The show consisted of pre-recorded videos of dancers performing to choreographed pieces from this semester. 

“We just want to create a sense of community and our goal is to create this place where people who love to watch or do dance can all join and talk about it together,” Izawa said.

In the 2019-20 academic year, the dance department made $29,460 before they had to cancel the spring production due to the growing restrictions on in-person events, Cooper said in an email. They were on track to make approximately $52,000 for the school year. Since the dance department relies on ticket sales for revenue, they will now be relying on what is made through donations.

With the spring semester approaching, courses are still going to be offered through Zoom with a few exceptions.

Cooper mentioned that a few courses will have an option to come on campus, but the number of people allowed will be limited, acknowledging campus safety protocols and emphasizing that most students will be taught through Zoom.

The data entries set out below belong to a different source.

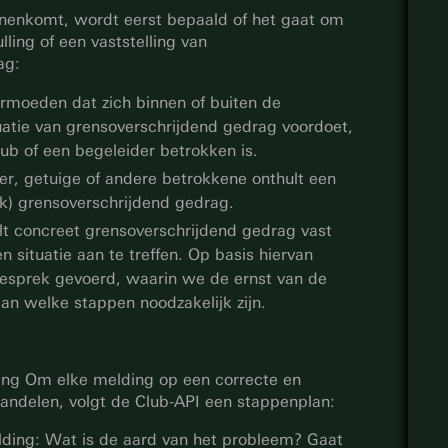
nenkomt, wordt eerst bepaald of het gaat om
ling of een vaststelling van
ag:
rmoeden dat zich binnen of buiten de
tuatie van grensoverschrijdend gedrag voordoet,
lub of een begeleider betrokken is.
fer, getuige of andere betrokkene onthult een
jk) grensoverschrijdend gedrag.
elt concreet grensoverschrijdend gedrag vast
en situatie aan te treffen. Op basis hiervan
esprek gevoerd, waarin we de ernst van de
an welke stappen noodzakelijk zijn.
ing Om elke melding op een correcte en
andelen, volgt de Club-API een stappenplan:
ding: Wat is de aard van het probleem? Gaat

“Many of these decisions are made by the chancellor, so it’s not like it’s really up to us,” Cooper said.

Minnifield said that students want to create an outside space in the parking lot for the department to use as seen with San Jose State. 

Graduating students have shared that they are alarmed by the state of the job field since the coronavirus pandemic has locked down auditoriums and theatres. Theatres in Long Beach have temporarily closed down and rescheduled their events to 2021. 

According to the #WeMakeEvents, a coalition of trade bodies, businesses, unions, and live events workers, 95% of live events have been cancelled because of the coronavirus.

“We have to take the senior seminar class but we don’t even know what’s going to happen in the future,” Minnifield said. “It’s scary because what are we really going to do after we graduate if we’re not performing?”